■ **Task to carry out**:
From the line that contains "The width and height of the screenshot is (1163, 2132)." to the last line of the entries, write each line out exactly; include both ends and nothing else.

■ **Excerpted data**:
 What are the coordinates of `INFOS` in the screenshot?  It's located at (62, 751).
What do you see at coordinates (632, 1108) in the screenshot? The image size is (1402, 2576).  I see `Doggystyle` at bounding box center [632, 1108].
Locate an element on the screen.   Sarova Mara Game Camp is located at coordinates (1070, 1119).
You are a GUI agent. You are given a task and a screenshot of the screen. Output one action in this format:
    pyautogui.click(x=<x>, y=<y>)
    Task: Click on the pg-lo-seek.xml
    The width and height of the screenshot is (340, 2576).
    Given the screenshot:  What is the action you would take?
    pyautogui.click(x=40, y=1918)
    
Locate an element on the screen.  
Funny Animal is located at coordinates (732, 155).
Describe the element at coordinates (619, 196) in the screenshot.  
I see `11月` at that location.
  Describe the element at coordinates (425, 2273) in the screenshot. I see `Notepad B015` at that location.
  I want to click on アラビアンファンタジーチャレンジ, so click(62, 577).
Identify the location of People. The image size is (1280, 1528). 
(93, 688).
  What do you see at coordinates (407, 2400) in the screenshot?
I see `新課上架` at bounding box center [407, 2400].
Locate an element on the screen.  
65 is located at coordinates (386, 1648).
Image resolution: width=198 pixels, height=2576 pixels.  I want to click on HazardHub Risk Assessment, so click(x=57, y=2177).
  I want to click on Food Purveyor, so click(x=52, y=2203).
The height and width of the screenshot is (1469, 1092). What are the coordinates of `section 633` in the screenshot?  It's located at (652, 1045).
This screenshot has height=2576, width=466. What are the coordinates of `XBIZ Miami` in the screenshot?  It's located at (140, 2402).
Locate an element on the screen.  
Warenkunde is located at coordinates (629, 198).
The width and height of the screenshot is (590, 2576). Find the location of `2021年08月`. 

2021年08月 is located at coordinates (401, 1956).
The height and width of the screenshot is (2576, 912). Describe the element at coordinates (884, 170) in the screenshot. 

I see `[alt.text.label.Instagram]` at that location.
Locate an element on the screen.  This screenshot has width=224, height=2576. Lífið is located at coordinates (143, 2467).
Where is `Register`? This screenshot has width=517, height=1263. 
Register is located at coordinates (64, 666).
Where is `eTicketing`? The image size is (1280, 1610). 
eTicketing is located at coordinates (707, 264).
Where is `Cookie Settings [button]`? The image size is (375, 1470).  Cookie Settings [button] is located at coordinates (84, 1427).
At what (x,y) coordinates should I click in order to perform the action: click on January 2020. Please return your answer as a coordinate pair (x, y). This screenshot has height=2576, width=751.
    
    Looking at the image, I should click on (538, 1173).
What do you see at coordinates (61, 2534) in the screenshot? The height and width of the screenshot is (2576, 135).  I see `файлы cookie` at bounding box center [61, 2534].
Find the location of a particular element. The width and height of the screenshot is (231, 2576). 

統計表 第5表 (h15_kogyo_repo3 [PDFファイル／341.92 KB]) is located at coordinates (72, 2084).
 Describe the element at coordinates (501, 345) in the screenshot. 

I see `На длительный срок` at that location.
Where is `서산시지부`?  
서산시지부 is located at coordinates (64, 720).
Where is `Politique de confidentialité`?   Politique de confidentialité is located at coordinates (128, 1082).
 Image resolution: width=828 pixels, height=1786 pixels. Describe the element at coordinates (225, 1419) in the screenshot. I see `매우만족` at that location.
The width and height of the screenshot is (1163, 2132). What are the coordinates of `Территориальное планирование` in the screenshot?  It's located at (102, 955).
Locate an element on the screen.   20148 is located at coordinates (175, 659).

■ **Output below**:
The width and height of the screenshot is (1163, 2132). What are the coordinates of `Территориальное планирование` in the screenshot?  It's located at (102, 955).
Locate an element on the screen.   20148 is located at coordinates (175, 659).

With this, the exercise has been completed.